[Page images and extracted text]
^^^^^^^^^^^^^^^^

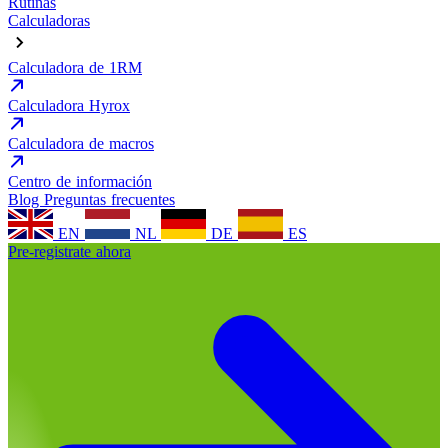
Rutinas
Calculadoras
Calculadora de 1RM
Calculadora Hyrox
Calculadora de macros
Centro de información
Blog
Preguntas frecuentes
EN
NL
DE
ES
Pre-registrate ahora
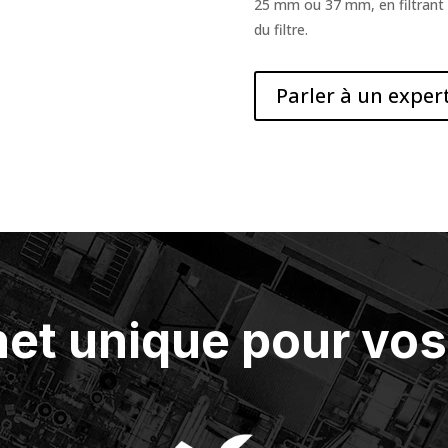
25 mm ou 37 mm, en filtrant l
du filtre.
Parler à un exper
het unique pour vos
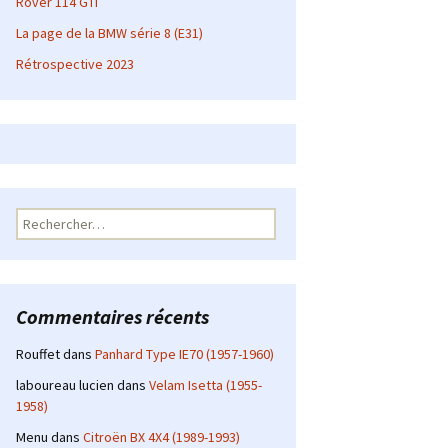
Rover 114 GTI
La page de la BMW série 8 (E31)
Rétrospective 2023
Rechercher :
Commentaires récents
Rouffet
dans
Panhard Type IE70 (1957-1960)
laboureau lucien
dans
Velam Isetta (1955-
1958)
Menu
dans
Citroën BX 4X4 (1989-1993)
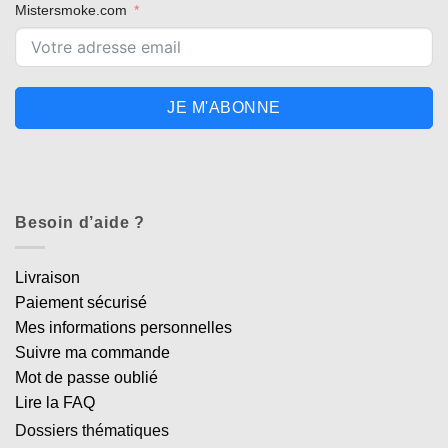
Mistersmoke.com
JE M'ABONNE
Besoin d’aide ?
Livraison
Paiement sécurisé
Mes informations personnelles
Suivre ma commande
Mot de passe oublié
Lire la FAQ
Dossiers thématiques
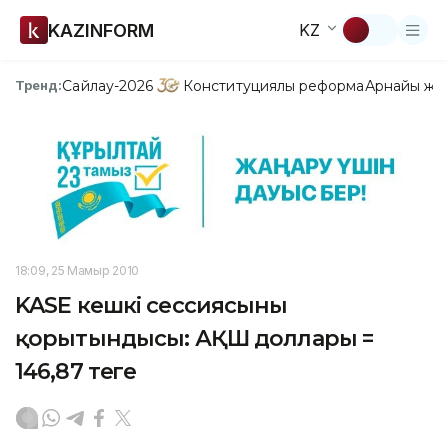
KAZINFORM
KZ
Сайлау-2026
Конституциялық реформа
Арнайы жо
Тренд:
18:09, 25 Мамыр 2010
KASE кешкі сессиясының
қорытындысы: АҚШ доллары =
146,87 теңге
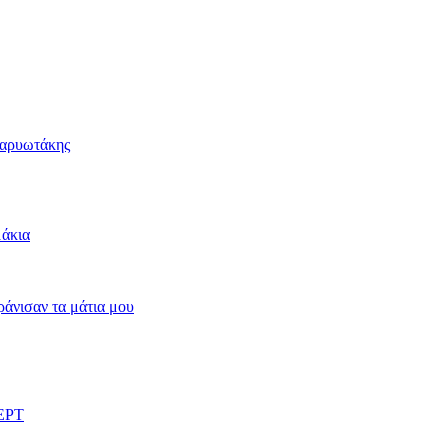
Καρυωτάκης
μάκια
άνισαν τα μάτια μου
 ΕΡΤ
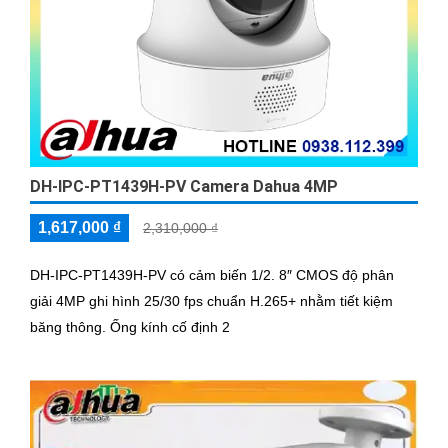
DH-IPC-PT1439H-PV Camera Dahua 4MP
1,617,000 ₫
2,310,000 ₫
DH-IPC-PT1439H-PV có cảm biến 1/2. 8″ CMOS độ phân
giải 4MP ghi hình 25/30 fps chuẩn H.265+ nhằm tiết kiệm
băng thông. Ống kính cố định 2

^^^^^^^^^^^^^^^^

** Exercise objective **
Write out the data once more exactly, omitting the pictures.

** Written response **
Rutinas
Calculadoras
Calculadora de 1RM
Calculadora Hyrox
Calculadora de macros
Centro de información
Blog
Preguntas frecuentes
EN
NL
DE
ES
Pre-registrate ahora
25 mm ou 37 mm, en filtrant l
du filtre.
Parler à un exper
het unique pour vos
Rover 114 GTI
La page de la BMW série 8 (E31)
Rétrospective 2023
Rechercher :
Commentaires récents
Rouffet
dans
Panhard Type IE70 (1957-1960)
laboureau lucien
dans
Velam Isetta (1955-
1958)
Menu
dans
Citroën BX 4X4 (1989-1993)
Mistersmoke.com
JE M'ABONNE
Besoin d’aide ?
Livraison
Paiement sécurisé
Mes informations personnelles
Suivre ma commande
Mot de passe oublié
Lire la FAQ
Dossiers thématiques
KAZINFORM
KZ
Сайлау-2026
Конституциялық реформа
Арнайы жо
Тренд:
18:09, 25 Мамыр 2010
KASE кешкі сессиясының
қорытындысы: АҚШ доллары =
146,87 теңге
Καρυωτάκης
μάκια
άνισαν τα μάτια μου
 ΕΡΤ
DH-IPC-PT1439H-PV Camera Dahua 4MP
1,617,000 ₫
2,310,000 ₫
DH-IPC-PT1439H-PV có cảm biến 1/2. 8″ CMOS độ phân
giải 4MP ghi hình 25/30 fps chuẩn H.265+ nhằm tiết kiệm
băng thông. Ống kính cố định 2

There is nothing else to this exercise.